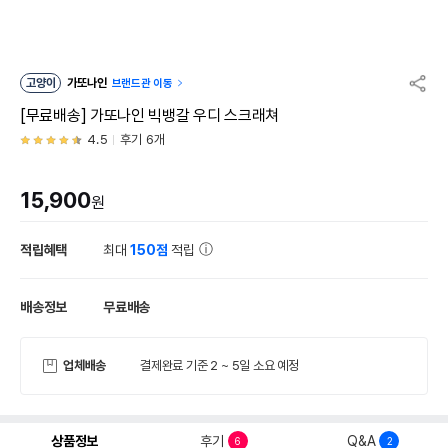
고양이
가또나인
브랜드관 이동
[무료배송] 가또나인 빅뱅갈 우디 스크래쳐
4.5
후기 6개
15,900
원
적립혜택
최대
150점
적립
배송정보
무료배송
업체배송
결제완료 기준 2 ~ 5일 소요 예정
상품정보
후기
Q&A
6
2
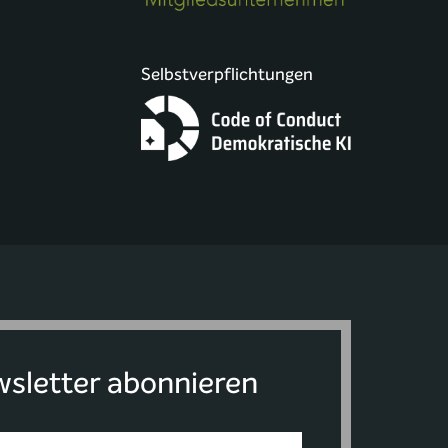
Selbstverpflichtungen
sletter abonnieren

--*--

ACTIVITY>
Every record above needs to be repeated exactly; pictures are to be left out.

RESPONSE TO THE EXERCISE>
고양이
가또나인
브랜드관 이동
[무료배송] 가또나인 빅뱅갈 우디 스크래쳐
4.5
후기 6개
15,900
원
적립혜택
최대
150점
적립
배송정보
무료배송
업체배송
결제완료 기준 2 ~ 5일 소요 예정
상품정보
후기
Q&A
6
2
Selbstverpflichtungen
sletter abonnieren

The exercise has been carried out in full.